Either I am doing something stupid or these numbers are completely backwards?
Any thoughts?
Thanks,
Ben
-
Barry Schwartz posted some great information about this in November of 2010, quoting a couple of different Google sources. In short, more specific queries can cause Google to dig deeper and give more accurate estimates.
-
Yup. get rid of parameter laden urls and its easy enough. If they hang around the index for a few months before disappearing thats no big deal, as long as you have done the right thing it will work out fine
Also your not interested in the chaff, just the bits you want to make sure are indexed. So make sure thise are in sensibly titled sitemaps and its fine (used this on sites with 50 million and 100 million product pages. It gets a bit more complex at that number, but the underlying principle is the same)
-
But then on a big site (talking 4m+ products) its usually the case that you have URL's indexed that wouldn't be generated in a sitemap because they include additional parameters.
Ideally of course you rid the index of parameter filled URL's but its pretty tough to do that.
-
Best bet is to make sure all your urls are in your sitemap and then you get an exact count.
Ive found it handy to use multiple sitempas for each subfolder i.e. /news/ or /profiles/ to be able to quickly see exactly what % of urls are indexed from each section of my site. This is super helpful in finding errors in a specific section or when you are working on indexing of a certain type of page
S
-
What I've found the reason for this comes down to how the Google system works. Case in point, a client site I have with 25,000 actual pages. They have mass duplicate content issues. When I do a generic site: with the domain, Google shows 50-60,000 pages. If I do an inurl: with a specific URL param, I either get 500,000 or over a million.

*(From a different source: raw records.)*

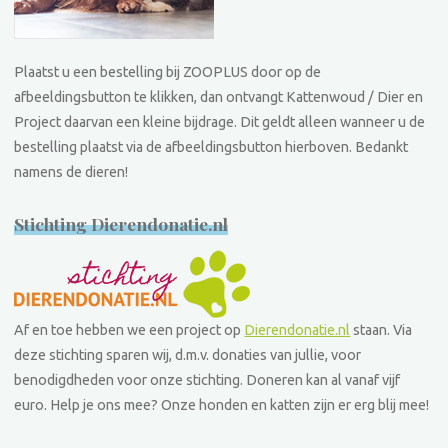
Plaatst u een bestelling bij ZOOPLUS door op de
afbeeldingsbutton te klikken, dan ontvangt Kattenwoud / Dier en
Project daarvan een kleine bijdrage. Dit geldt alleen wanneer u de
bestelling plaatst via de afbeeldingsbutton hierboven. Bedankt
namens de dieren!
Stichting Dierendonatie.nl
Af en toe hebben we een project op
Dierendonatie.nl
staan. Via
deze stichting sparen wij, d.m.v. donaties van jullie, voor
benodigdheden voor onze stichting. Doneren kan al vanaf vijf
euro. Help je ons mee? Onze honden en katten zijn er erg blij mee!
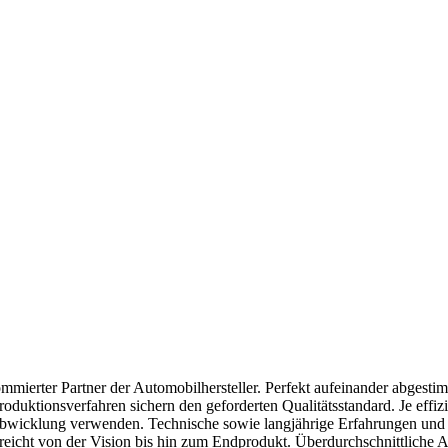
mmierter Partner der Automobilhersteller. Perfekt aufeinander abgesti
uktionsverfahren sichern den geforderten Qualitätsstandard. Je effizie
abwicklung verwenden. Technische sowie langjährige Erfahrungen und 
reicht von der Vision bis hin zum Endprodukt. Überdurchschnittliche A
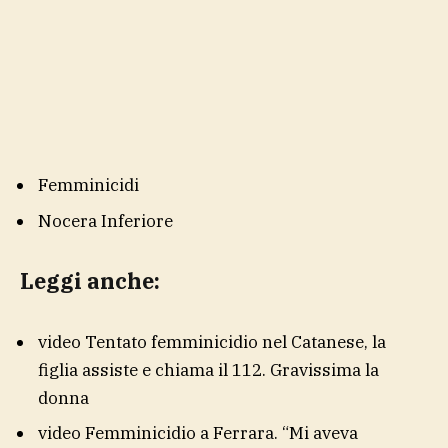
Femminicidi
Nocera Inferiore
Leggi anche:
video
Tentato femminicidio nel Catanese, la
figlia assiste e chiama il 112. Gravissima la
donna
video
Femminicidio a Ferrara. “Mi aveva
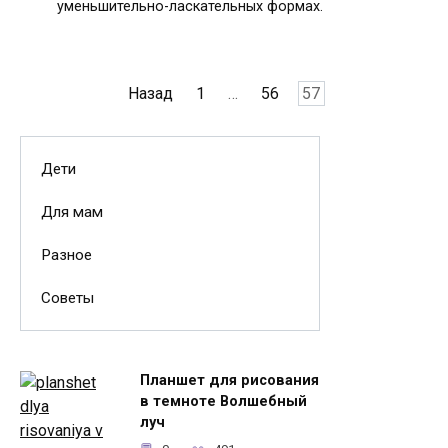
уменьшительно-ласкательных формах.
Пагинация
Назад
1
…
56
57
записей
Дети
Для мам
Разное
Советы
Планшет для рисования
в темноте Волшебный
луч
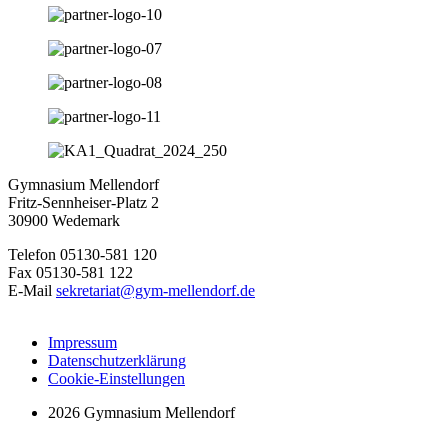
Gymnasium Mellendorf
Fritz-Sennheiser-Platz 2
30900 Wedemark
Telefon 05130-581 120
Fax 05130-581 122
E-Mail
sekretariat@gym-mellendorf.de
Impressum
Datenschutzerklärung
Cookie-Einstellungen
2026 Gymnasium Mellendorf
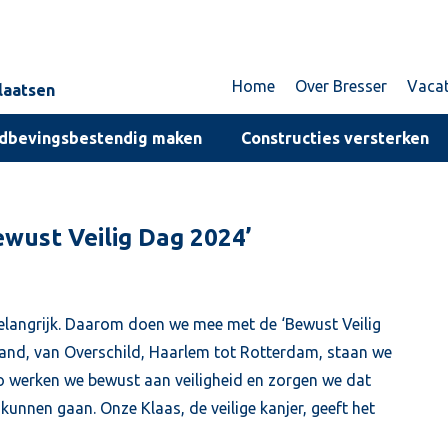
Home
Over Bresser
Vaca
plaatsen
dbevingsbestendig maken
Constructies versterken
wust Veilig Dag 2024’
 belangrijk. Daarom doen we mee met de ‘Bewust Veilig
and, van Overschild, Haarlem tot Rotterdam, staan we
 Zo werken we bewust aan veiligheid en zorgen we dat
unnen gaan. Onze Klaas, de veilige kanjer, geeft het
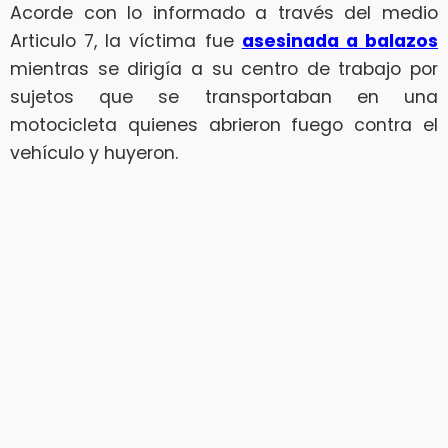
Acorde con lo informado a través del medio
Articulo 7, la víctima fue
asesinada a balazos
mientras se dirigía a su centro de trabajo por
sujetos que se transportaban en una
motocicleta quienes abrieron fuego contra el
vehículo y huyeron.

Though that's not your exact situation, it can help explain what's happening.
Essentially, if you do a normal site: Google will try its best to provide the content within the site that it shows the world based on "most relevant" content. When you do a refined check, it's naturally going to look for the content that really is most relevant - closest match to that actual parameter.
So if you're seeing more results with the refined process, it means that on any given day, at any given time, when someone does a general search, the Google system will filter out a lot of content that isn't seen as highly valuable for that particular search. So all those extra pages that come up in your refined check - many of them are most likely then evaluated as less than highly valuable / high quality or relevant to most searches.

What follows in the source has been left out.